_TASK_
In the listing that follows, copy out each line that includes the word "PORTES".

===== DATASET RECORDS =====

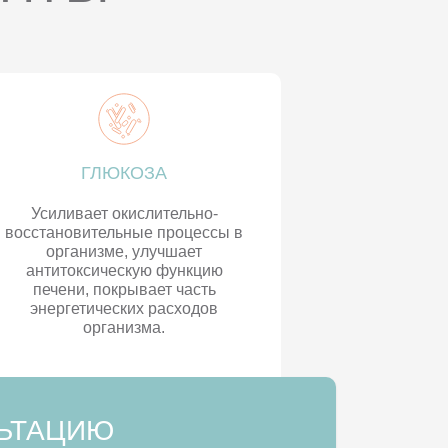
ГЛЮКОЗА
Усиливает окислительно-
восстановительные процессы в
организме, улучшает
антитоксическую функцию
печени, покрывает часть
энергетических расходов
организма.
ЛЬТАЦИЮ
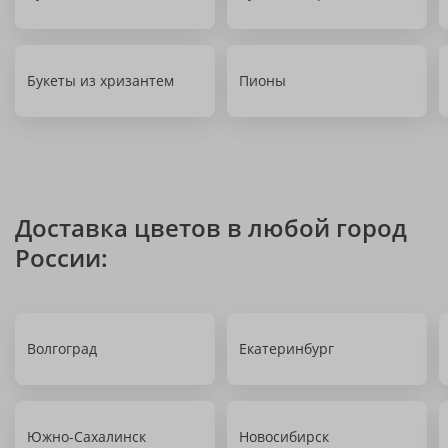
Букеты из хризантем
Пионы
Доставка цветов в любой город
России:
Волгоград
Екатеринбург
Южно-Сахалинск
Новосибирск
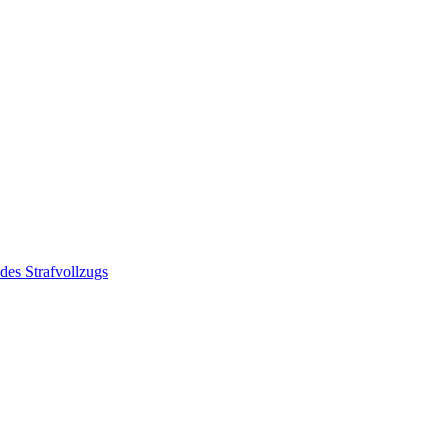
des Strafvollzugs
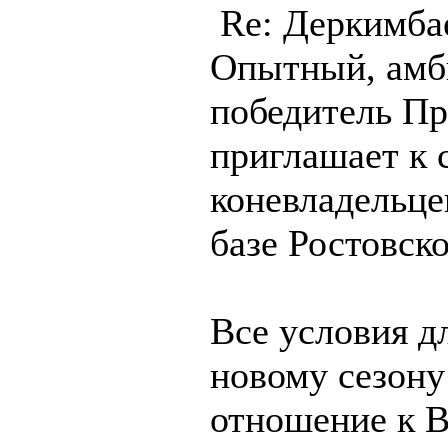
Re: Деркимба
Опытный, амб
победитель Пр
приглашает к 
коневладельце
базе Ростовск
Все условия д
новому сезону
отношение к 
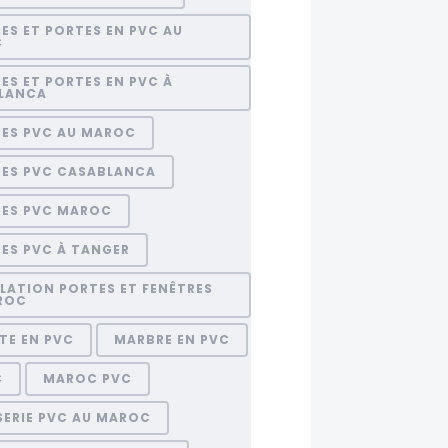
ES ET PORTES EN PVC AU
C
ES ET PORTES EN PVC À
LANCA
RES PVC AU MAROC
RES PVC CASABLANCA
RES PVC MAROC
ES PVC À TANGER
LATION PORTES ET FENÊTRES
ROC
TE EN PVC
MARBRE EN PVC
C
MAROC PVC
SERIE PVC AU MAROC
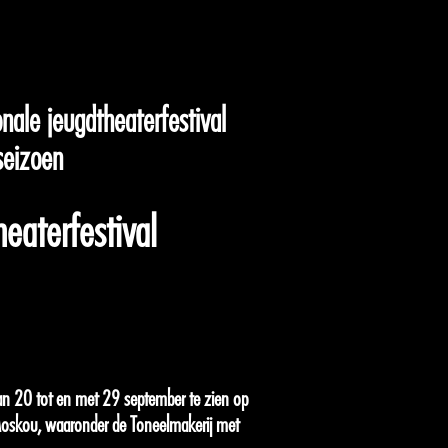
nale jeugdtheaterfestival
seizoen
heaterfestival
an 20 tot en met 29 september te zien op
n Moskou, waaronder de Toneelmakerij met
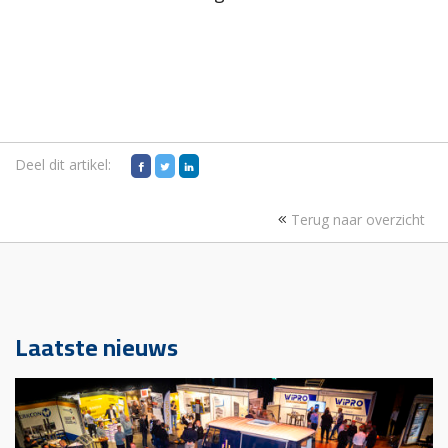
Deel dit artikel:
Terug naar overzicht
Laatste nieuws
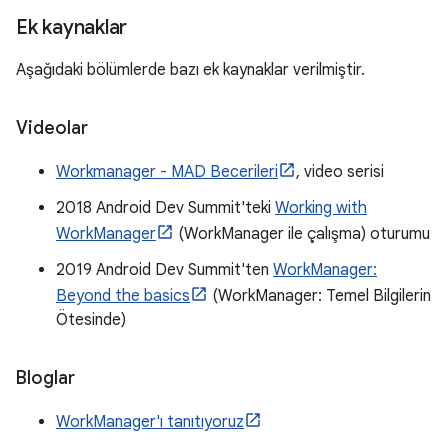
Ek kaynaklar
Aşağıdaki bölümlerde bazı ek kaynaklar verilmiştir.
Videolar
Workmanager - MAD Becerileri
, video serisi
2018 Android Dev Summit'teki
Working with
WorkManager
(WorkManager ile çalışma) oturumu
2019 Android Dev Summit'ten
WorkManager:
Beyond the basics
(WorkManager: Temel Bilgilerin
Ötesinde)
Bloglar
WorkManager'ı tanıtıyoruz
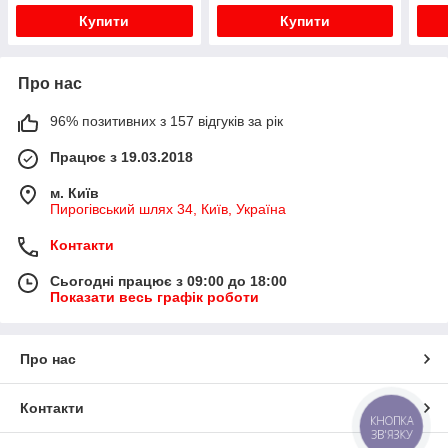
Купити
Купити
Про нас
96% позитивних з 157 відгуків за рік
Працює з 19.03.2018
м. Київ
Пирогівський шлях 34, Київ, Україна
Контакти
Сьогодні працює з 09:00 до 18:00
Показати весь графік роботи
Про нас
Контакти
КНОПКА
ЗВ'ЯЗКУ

=====
===== DATASET RECORDS =====

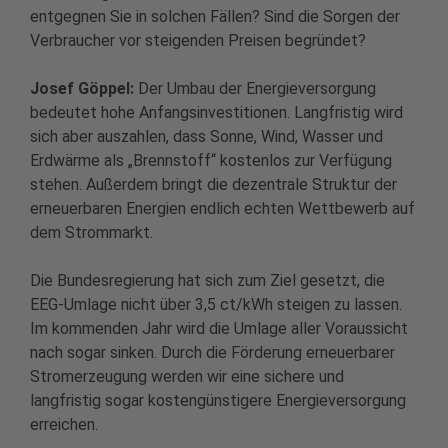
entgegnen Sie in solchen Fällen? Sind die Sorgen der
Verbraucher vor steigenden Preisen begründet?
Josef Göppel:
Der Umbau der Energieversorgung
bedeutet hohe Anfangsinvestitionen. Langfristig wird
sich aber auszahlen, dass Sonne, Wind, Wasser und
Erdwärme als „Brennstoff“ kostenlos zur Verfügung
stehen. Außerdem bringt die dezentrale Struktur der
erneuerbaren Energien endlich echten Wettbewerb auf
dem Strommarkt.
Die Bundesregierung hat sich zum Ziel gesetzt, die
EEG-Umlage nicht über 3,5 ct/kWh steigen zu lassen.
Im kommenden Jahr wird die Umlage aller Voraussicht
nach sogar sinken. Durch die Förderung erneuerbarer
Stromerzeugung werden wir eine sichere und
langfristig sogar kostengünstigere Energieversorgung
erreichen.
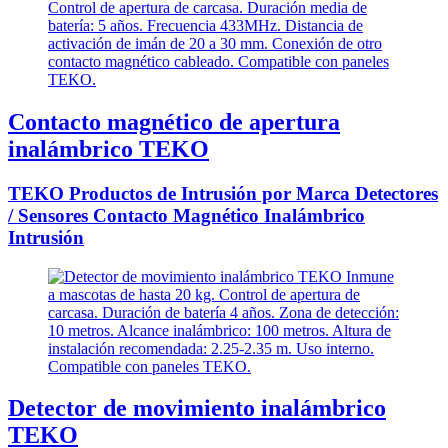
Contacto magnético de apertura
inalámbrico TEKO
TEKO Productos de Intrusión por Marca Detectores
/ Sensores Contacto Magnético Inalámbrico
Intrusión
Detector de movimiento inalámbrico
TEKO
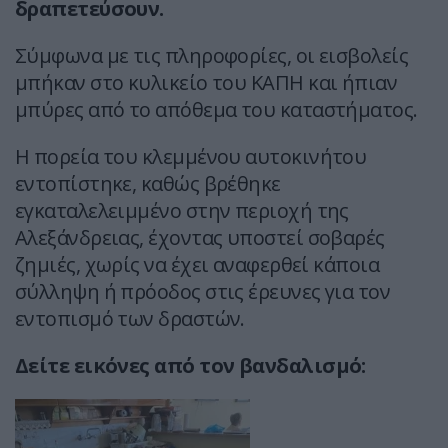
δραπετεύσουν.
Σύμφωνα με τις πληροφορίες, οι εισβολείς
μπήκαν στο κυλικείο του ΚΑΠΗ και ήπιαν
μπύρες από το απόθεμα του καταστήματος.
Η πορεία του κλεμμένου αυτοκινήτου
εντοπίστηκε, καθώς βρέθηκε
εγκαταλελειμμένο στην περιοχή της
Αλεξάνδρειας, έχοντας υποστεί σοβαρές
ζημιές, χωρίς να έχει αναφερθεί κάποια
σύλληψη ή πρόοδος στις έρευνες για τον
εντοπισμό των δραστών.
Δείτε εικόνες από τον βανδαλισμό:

=====

_RESPONSE_
ES ET PORTES EN PVC AU
ES ET PORTES EN PVC À
LATION PORTES ET FENÊTRES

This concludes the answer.